Lee Beck, directeur mondial pour la capture du carbone à la Clean Air Task Force, une organisation à but non lucratif qui défend le déploiement du CSC, a déclaré que le rapport du Pipeline Safety Trust “fournit des informations importantes et soulève des questions vraiment importantes”. Mais de son point de vue, le document d’orientation de l’administration Biden montre qu’elle “est bien consciente de ce qui doit être fait pour assurer la sécurité réglementaire.” Mme Beck a également noté que depuis 2010, seuls 66 incidents liés à des pipelines de CO2 ont été signalés et aucun décès n’a été signalé. Selon les données de la PHMSA, le taux d’incidents par kilomètre de pipeline de CO2 en 2020 était environ la moitié de celui des pipelines de pétrole brut.

Mais Caram s’inquiète du fait que la PHMSA n’a pas le financement ou la capacité d’établir efficacement de nouvelles règles. “Je les considère comme une agence notoirement sous-financée et en sous-effectif”, a-t-il déclaré.

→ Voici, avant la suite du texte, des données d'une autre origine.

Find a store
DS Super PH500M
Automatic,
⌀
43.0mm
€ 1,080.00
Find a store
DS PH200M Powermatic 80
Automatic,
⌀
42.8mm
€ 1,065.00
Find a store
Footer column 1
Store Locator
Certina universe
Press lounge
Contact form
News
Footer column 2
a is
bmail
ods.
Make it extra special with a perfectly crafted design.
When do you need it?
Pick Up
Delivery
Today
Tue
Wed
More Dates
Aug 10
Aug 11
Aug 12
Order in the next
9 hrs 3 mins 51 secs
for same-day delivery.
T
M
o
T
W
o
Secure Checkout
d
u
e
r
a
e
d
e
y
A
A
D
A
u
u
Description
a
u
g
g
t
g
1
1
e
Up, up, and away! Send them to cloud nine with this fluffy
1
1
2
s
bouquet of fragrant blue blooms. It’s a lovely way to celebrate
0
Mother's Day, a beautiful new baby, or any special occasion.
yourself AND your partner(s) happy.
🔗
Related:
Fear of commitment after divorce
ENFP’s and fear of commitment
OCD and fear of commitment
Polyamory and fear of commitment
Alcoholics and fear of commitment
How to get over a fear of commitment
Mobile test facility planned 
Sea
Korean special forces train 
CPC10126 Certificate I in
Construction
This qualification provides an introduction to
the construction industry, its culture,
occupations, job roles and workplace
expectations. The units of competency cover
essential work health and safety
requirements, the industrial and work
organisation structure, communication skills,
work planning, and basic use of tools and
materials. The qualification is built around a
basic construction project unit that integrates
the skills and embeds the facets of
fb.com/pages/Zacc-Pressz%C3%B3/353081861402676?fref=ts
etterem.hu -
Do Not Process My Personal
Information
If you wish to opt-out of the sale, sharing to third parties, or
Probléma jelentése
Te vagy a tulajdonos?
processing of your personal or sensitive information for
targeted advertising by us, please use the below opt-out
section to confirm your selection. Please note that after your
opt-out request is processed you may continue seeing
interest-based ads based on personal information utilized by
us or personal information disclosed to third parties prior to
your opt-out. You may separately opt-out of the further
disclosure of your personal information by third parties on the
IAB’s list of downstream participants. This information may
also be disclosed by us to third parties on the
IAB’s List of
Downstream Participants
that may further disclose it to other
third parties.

Rory Jacobson, le directeur adjoint de la politique de l’organisation à but non lucratif Carbon180, a également soulevé cette question. “En fin de compte, la PHMSA aura besoin que le Congrès renforce sa capacité réglementaire, son financement et sa compétence pour superviser efficacement et légalement la mise en œuvre des politiques de gestion du carbone nouvellement adoptées “, a-t-il déclaré dans un courriel. Carbon180 milite pour une politique de soutien à l’élimination du carbone, une catégorie de solutions climatiques conçues pour aspirer le carbone directement de l’atmosphère, dont certaines utiliseraient des pipelines de CO2.

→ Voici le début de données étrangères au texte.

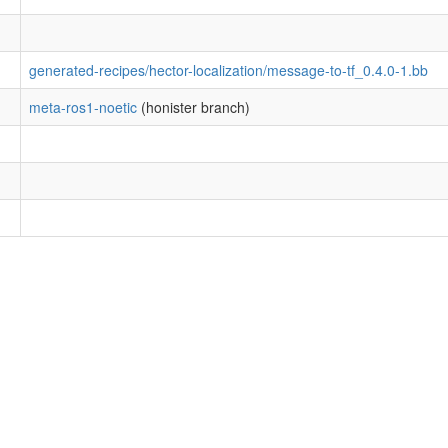
generated-recipes/hector-localization/message-to-tf_0.4.0-1.bb
meta-ros1-noetic
(honister branch)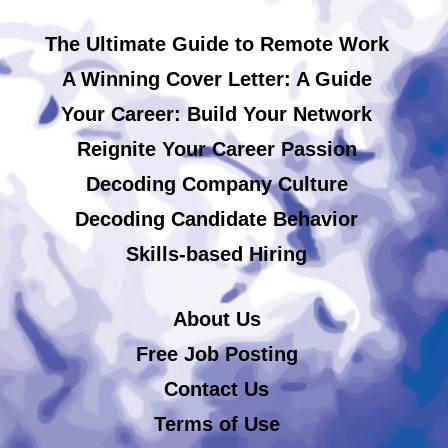
The Ultimate Guide to Remote Work
A Winning Cover Letter: A Guide
Your Career: Build Your Network
Reignite Your Career Passion
Decoding Company Culture
Decoding Candidate Behavior
Skills-based Hiring
About Us
Free Job Posting
Contact Us
Terms of Use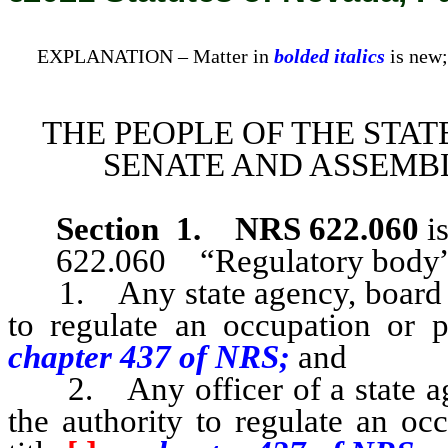
EXPLANATION – Matter in
bolded italics
is new;
THE PEOPLE OF THE STAT
SENATE AND ASSEMBL
Section 1
.
NRS 622.060
is
622.060 “Regulatory body”
1. Any state agency, board or
to regulate an occupation or pr
chapter 437 of NRS;
and
2. Any officer of a state ag
the authority to regulate an oc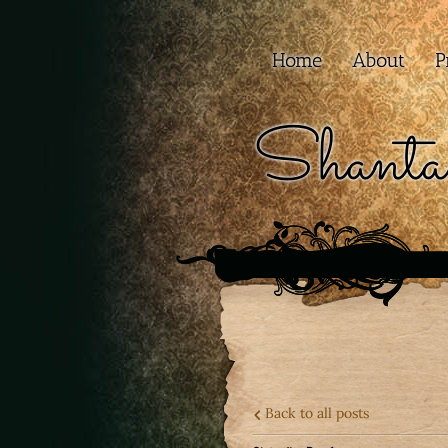
Home
About
P
Shanta
Back to all posts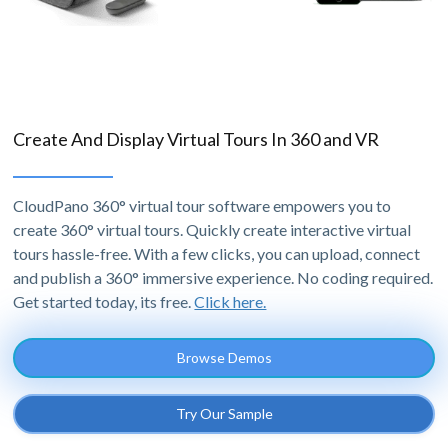
Create And Display Virtual Tours In 360 and VR
CloudPano 360° virtual tour software empowers you to
create 360° virtual tours. Quickly create interactive virtual
tours hassle-free. With a few clicks, you can upload, connect
and publish a 360° immersive experience. No coding required.
Get started today, its free.
Click here.
Browse Demos
Try Our Sample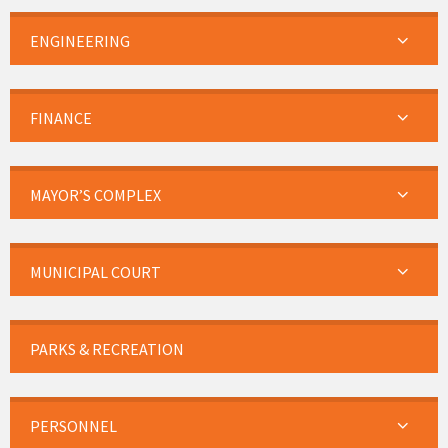
ENGINEERING
FINANCE
MAYOR’S COMPLEX
MUNICIPAL COURT
PARKS & RECREATION
PERSONNEL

D’autres partisans des pipelines ont souligné les antécédents de l’industrie en matière de sécurité. “La PHMSA et l’industrie du gaz naturel et du pétrole ont des dizaines d’années d’expérience en matière de sécurité du transport du CO2”, a déclaré Robin Rorick, vice-présidente de la politique du secteur intermédiaire de l’American Petroleum Institute, dans un communiqué. Le groupe de l’industrie pétrolière et gazière a joué un rôle clé dans l’élaboration de la réglementation relative aux pipelines de CO2, puisque les compagnies pétrolières achètent du CO2 pour la récupération assistée du pétrole. M. Rorick n’a pas commenté les conclusions du rapport.

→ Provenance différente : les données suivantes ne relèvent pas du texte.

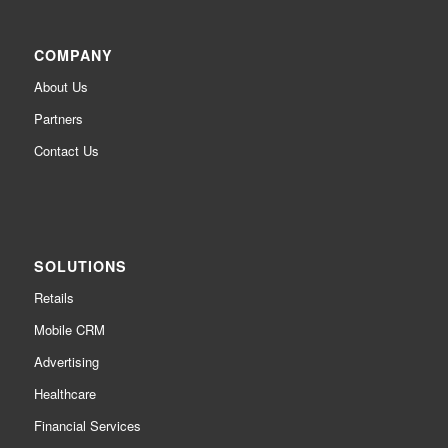
COMPANY
About Us
Partners
Contact Us
SOLUTIONS
Retails
Mobile CRM
Advertising
Healthcare
Financial Services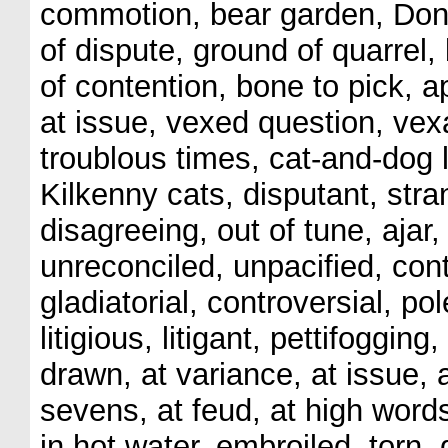
commotion, bear garden, Don
of dispute, ground of quarrel,
of contention, bone to pick, a
at issue, vexed question, vex
troublous times, cat-and-dog l
Kilkenny cats, disputant, stra
disagreeing, out of tune, ajar
unreconciled, unpacified, con
gladiatorial, controversial, po
litigious, litigant, pettifoggi
drawn, at variance, at issue, 
sevens, at feud, at high words
in hot water, embroiled, torn,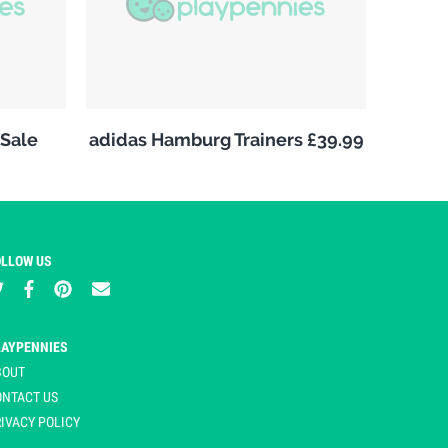
Sale
adidas Hamburg Trainers £39.99
OLLOW US
LAYPENNIES
BOUT
ONTACT US
IVACY POLICY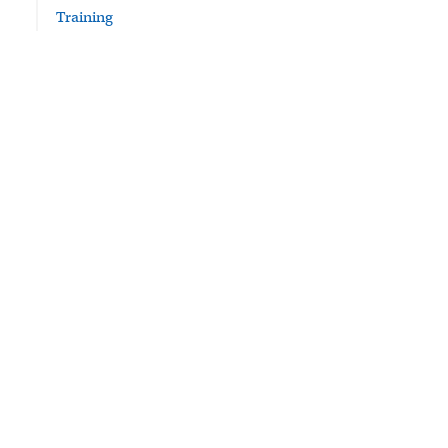
Training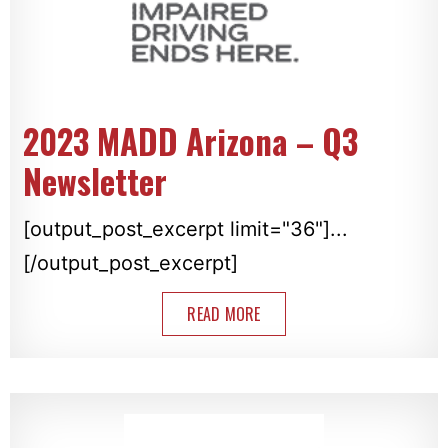
2023 MADD Arizona – Q3
Newsletter
[output_post_excerpt limit="36"]...
[/output_post_excerpt]
READ MORE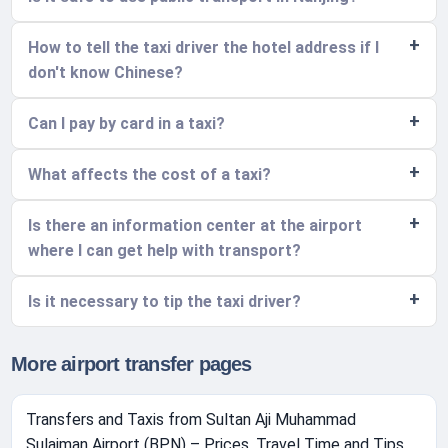
How to tell the taxi driver the hotel address if I
don't know Chinese?
Can I pay by card in a taxi?
What affects the cost of a taxi?
Is there an information center at the airport
where I can get help with transport?
Is it necessary to tip the taxi driver?
More airport transfer pages
Transfers and Taxis from Sultan Aji Muhammad
Sulaiman Airport (BPN) – Prices, Travel Time and Tips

Jesse Harris, un porte-parole de Summit Carbon Solutions, la société qui développe le pipeline de dioxyde de carbone du Midwest, a déclaré que la PHMSA “spécifie clairement de multiples couches de protection pour les opérations de pipeline de CO2 afin de garantir la sécurité publique.” Il a ajouté : “Nous sommes impatients de continuer à respecter et, dans de nombreux cas, à dépasser toutes les exigences locales, étatiques et fédérales.”